Department of Emergency MedicineShin Kong Wu Ho-Su Memorial Hospital Taipei 11101 Taiwan.
Department of Computer ScienceNational Yang Ming Chiao Tung University Hsinchu 30010 Taiwan.
IEEE J Transl Eng Health Med. 2022 Dec 8;11:70-79. doi: 10.1109/JTEHM.2022.3227204. eCollection 2023.
Early revascularization of the occluded coronary artery in patients with ST elevation myocardial infarction (STEMI) has been demonstrated to decrease mortality and morbidity. Currently, physicians rely on features of electrocardiograms (ECGs) to identify the most likely location of coronary arteries related to an infarct. We sought to predict these culprit arteries more accurately by using deep learning.

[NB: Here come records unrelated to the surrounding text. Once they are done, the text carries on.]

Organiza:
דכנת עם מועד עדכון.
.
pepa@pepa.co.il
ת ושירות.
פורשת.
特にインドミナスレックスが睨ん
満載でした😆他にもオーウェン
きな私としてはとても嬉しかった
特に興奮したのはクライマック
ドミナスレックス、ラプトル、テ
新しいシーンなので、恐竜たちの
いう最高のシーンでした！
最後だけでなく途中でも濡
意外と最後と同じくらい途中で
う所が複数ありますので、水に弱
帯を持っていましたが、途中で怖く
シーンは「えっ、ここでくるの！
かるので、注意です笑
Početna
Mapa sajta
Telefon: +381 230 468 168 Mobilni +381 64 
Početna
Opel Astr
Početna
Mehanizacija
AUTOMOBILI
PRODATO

A deep learning model with a convolutional neural network (CNN) that incorporated ECG signals was trained on 384 patients with STEMI who underwent primary percutaneous coronary intervention (PCI) at a medical center. The performances of various signal preprocessing methods (short-time Fourier transform [STFT] and continuous wavelet transform [CWT]) with different lengths of input ECG signals were compared. The sensitivity and specificity for predicting each infarct-related artery and the overall accuracy were evaluated.

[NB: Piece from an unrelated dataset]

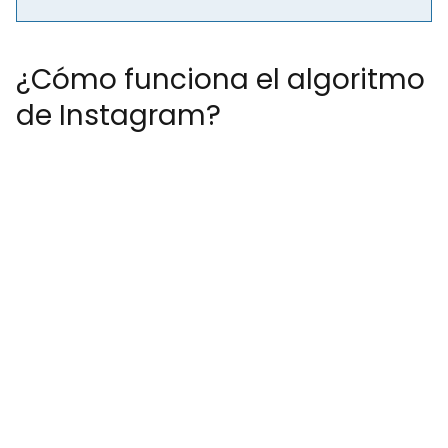
¿Cómo funciona el algoritmo
de Instagram?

ECG signal preprocessing with STFT achieved fair overall prediction accuracy (79.3%). The sensitivity and specificity for predicting the left anterior descending artery (LAD) as the culprit vessel were 85.7% and 88.4%, respectively. The sensitivity and specificity for predicting the left circumflex artery (LCX) were 37% and 99%, respectively, and the sensitivity and specificity for predicting the right coronary artery (RCA) were 88.4% and 82.4%, respectively. Using CWT (Morlet wavelet) for signal preprocessing resulted in better overall accuracy (83.7%) compared with STFT preprocessing. The sensitivity and specificity were 93.46% and 80.39% for LAD, 56% and 99.7% for LCX, and 85.9% and 92.9% for RCA, respectively.
Our study demonstrated that deep learning with a CNN could facilitate the identification of the culprit coronary artery in patients with STEMI. Preprocessing ECG signals with CWT was demonstrated to be superior to doing so with STFT.
ST 段抬高型心肌梗死(STEMI)患者闭塞冠状动脉的早期血运重建已被证明可降低死亡率和发病率。目前,医生依赖心电图(ECG)的特征来确定与梗死相关的冠状动脉的最可能位置。我们试图通过深度学习更准确地预测这些罪犯动脉。
在一家医疗中心接受经皮冠状动脉介入治疗(PCI)的 384 例 STEMI 患者中,使用包含 ECG 信号的卷积神经网络(CNN)训练了一个深度学习模型。比较了不同长度输入 ECG 信号的各种信号预处理方法(短时傅里叶变换[STFT]和连续小波变换[CWT])的性能。评估了预测每条相关梗死动脉和整体准确性的敏感性和特异性。
使用 STFT 进行 ECG 信号预处理可实现良好的整体预测准确性(79.3%)。预测罪犯血管为左前降支(LAD)的敏感性和特异性分别为 85.7%和 88.4%。预测左旋支(LCX)的敏感性和特异性分别为 37%和 99%,预测右冠状动脉(RCA)的敏感性和特异性分别为 88.4%和 82.4%。与 STFT 预处理相比,使用 CWT(Morlet 小波)进行信号预处理可获得更好的整体准确性(83.7%)。LAD 的敏感性和特异性分别为 93.46%和 80.39%,LCX 为 56%和 99.7%,RCA 为 85.9%和 92.9%。
我们的研究表明,CNN 深度学习可有助于识别 STEMI 患者的罪犯冠状动脉。与 STFT 相比,使用 CWT 预处理 ECG 信号效果更佳。